Marra Andrew
Clinical Biostatistician at GE Healthcare, Chicago, IL, USA.
BioData Min. 2024 Oct 23;17(1):43. doi: 10.1186/s13040-024-00402-z.
In medical device validation and verification studies, the area under the receiver operating characteristic curve (AUROC) is often used as a primary endpoint despite multiple reports showing its limitations. Hence, researchers are encouraged to consider alternative metrics as primary endpoints. A new metric called G4 is presented, which is the geometric mean of sensitivity, specificity, the positive predictive value, and the negative predictive value. G4 is part of a balanced metric family which includes the Unified Performance Measure (also known as P4) and the Matthews' Correlation Coefficient (MCC). The purpose of this manuscript is to unveil the benefits of using G4 together with the balanced metric family when analyzing the overall performance of binary classifiers.

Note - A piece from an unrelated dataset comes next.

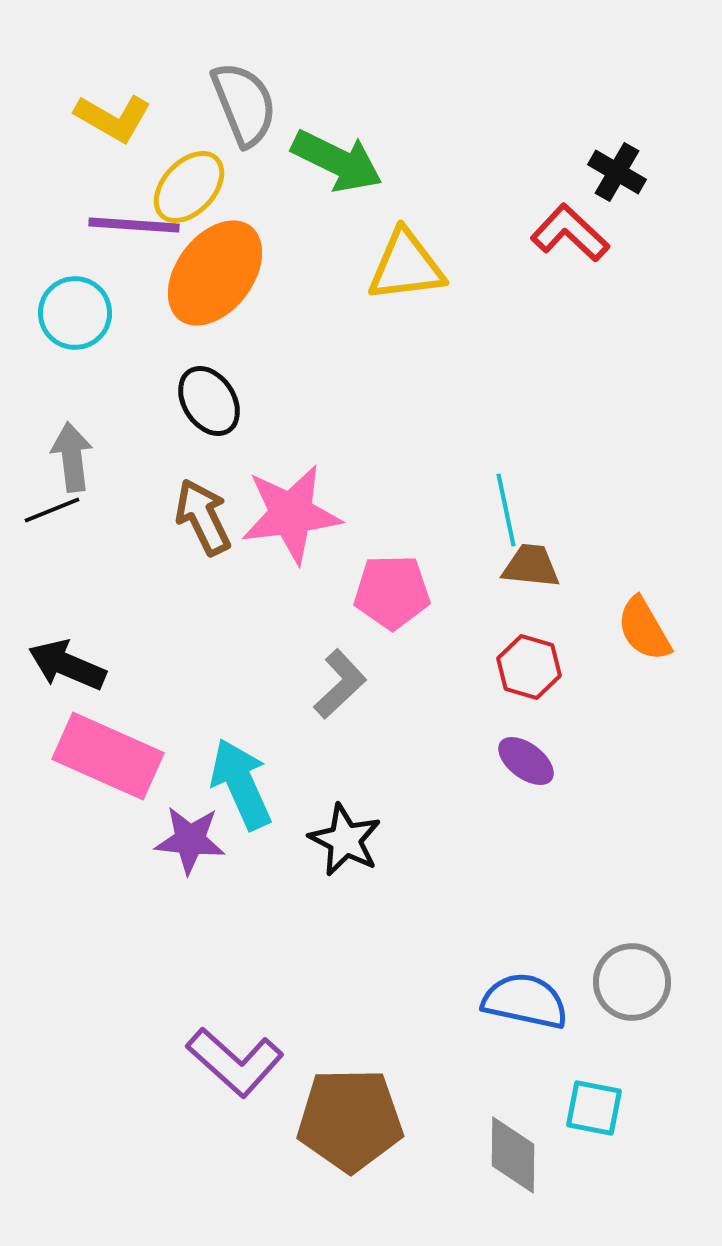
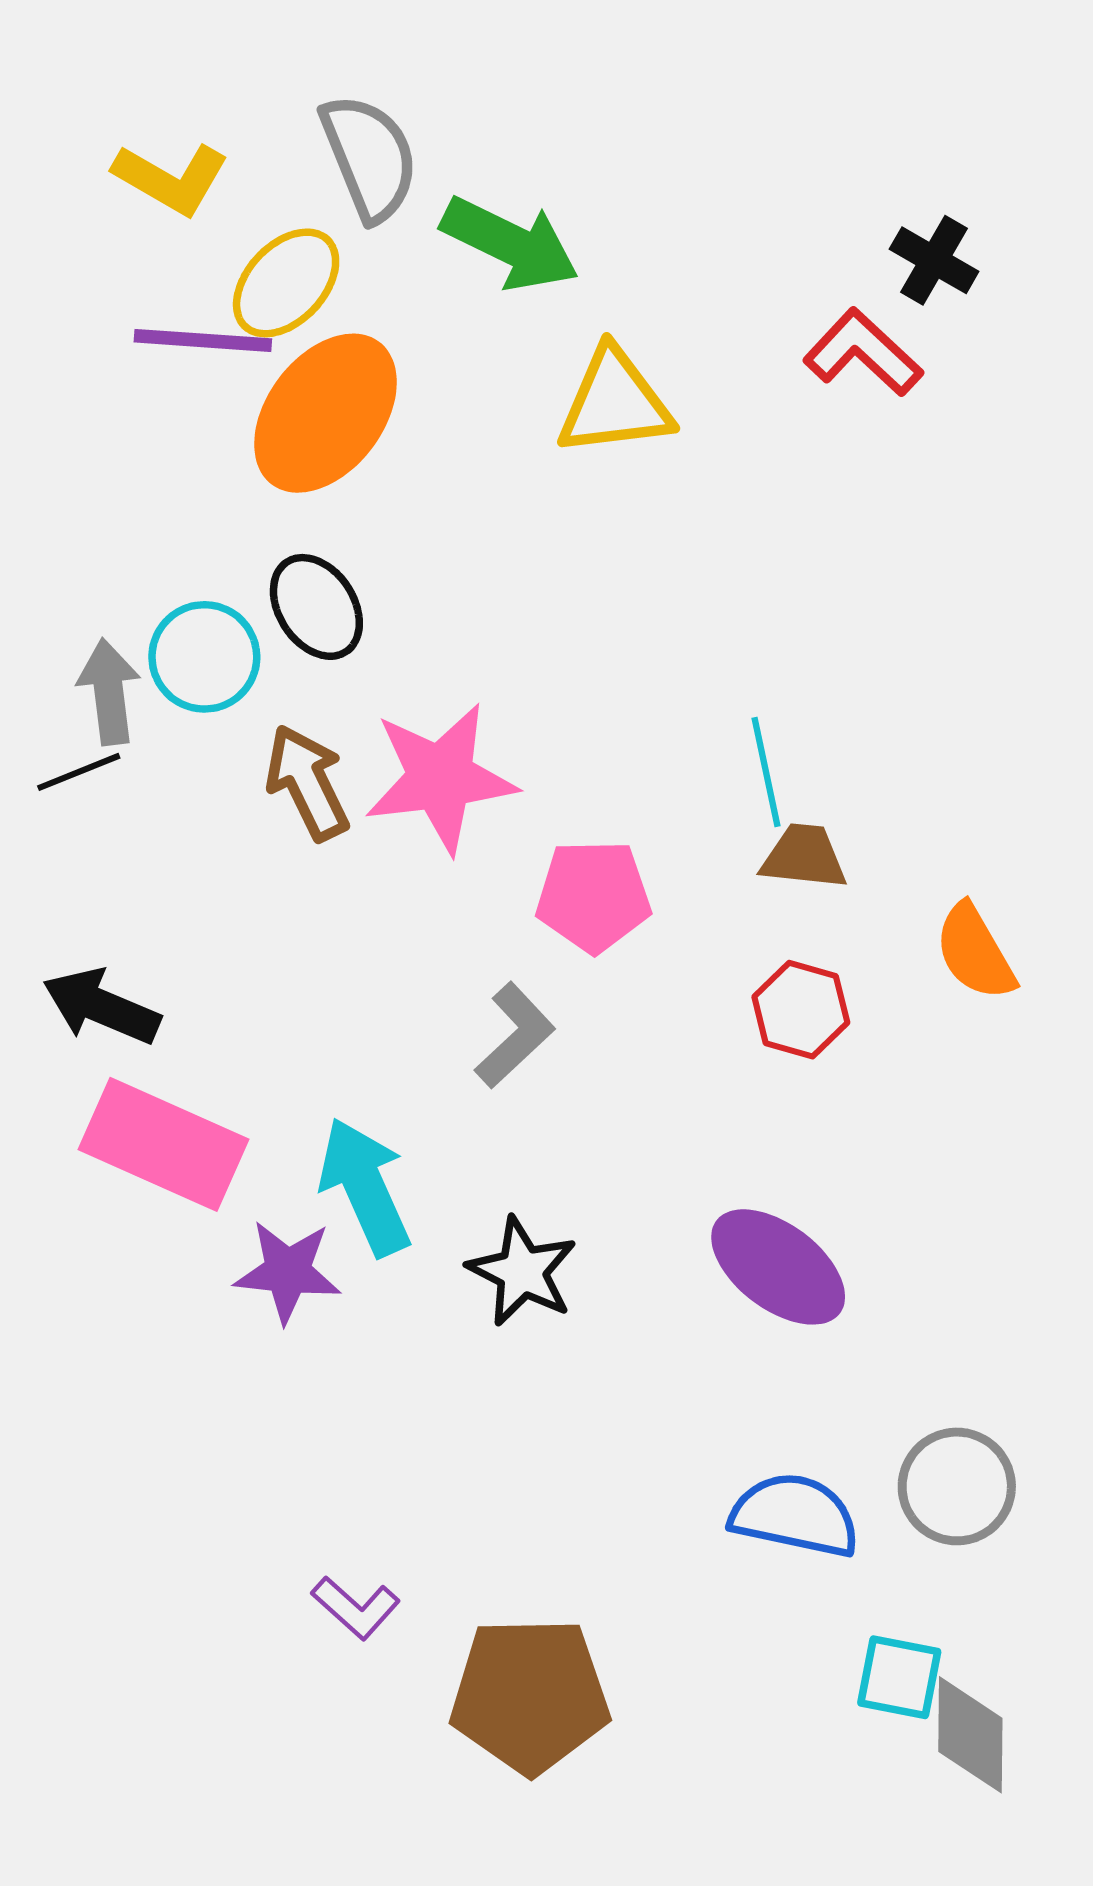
cyan circle: (75, 313) -> (204, 657), moved
purple ellipse: (526, 761) -> (778, 1267), moved, size x1.6
purple L-shape: (235, 1062) -> (356, 1608), size x0.6
gray diamond: (513, 1155) -> (970, 1735), moved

Simulated datasets encompassing different prevalence rates of the minority class were analyzed under a multi-reader-multi-case study design. In addition, data from an independently published study that tested the performance of a unique ultrasound artificial intelligence algorithm in the context of breast cancer detection was also considered. Within each dataset, AUROC was reported alongside the balanced metric family for comparison. When the dataset prevalence and bias of the minority class approached 50%, all three balanced metrics provided equivalent interpretations of an AI's performance. As the prevalence rate increased / decreased and the data became more imbalanced, AUROC tended to overvalue / undervalue the true classifier performance, while the balanced metric family was resistant to such imbalance. Under certain circumstances where data imbalance was strong (minority-class prevalence < 10%), MCC was preferred for standalone assessments while P4 provided a stronger effect size when evaluating between-groups analyses. G4 acted as a middle ground for maximizing both standalone assessments and between-groups analyses.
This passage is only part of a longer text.